→ **PROBLEM DESCRIPTION**
Your answer should be one number: the count of lines in these entries that hold the word "flash".

(Dataset entries)
═══

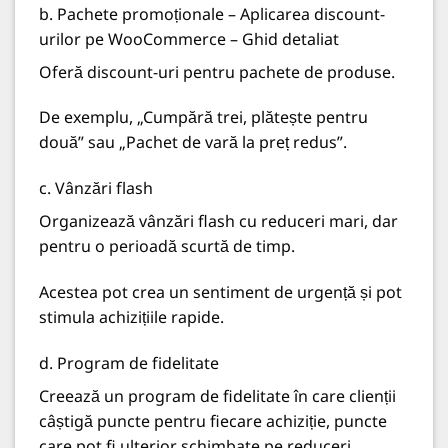
b. Pachete promoționale – Aplicarea discount-
urilor pe WooCommerce – Ghid detaliat
Oferă discount-uri pentru pachete de produse.
De exemplu, „Cumpără trei, plătește pentru
două” sau „Pachet de vară la preț redus”.
c. Vânzări flash
Organizează vânzări flash cu reduceri mari, dar
pentru o perioadă scurtă de timp.
Acestea pot crea un sentiment de urgență și pot
stimula achizițiile rapide.
d. Program de fidelitate
Creează un program de fidelitate în care clienții
câștigă puncte pentru fiecare achiziție, puncte
care pot fi ulterior schimbate pe reduceri.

═══

→ **EXERCISE SOLUTION**
2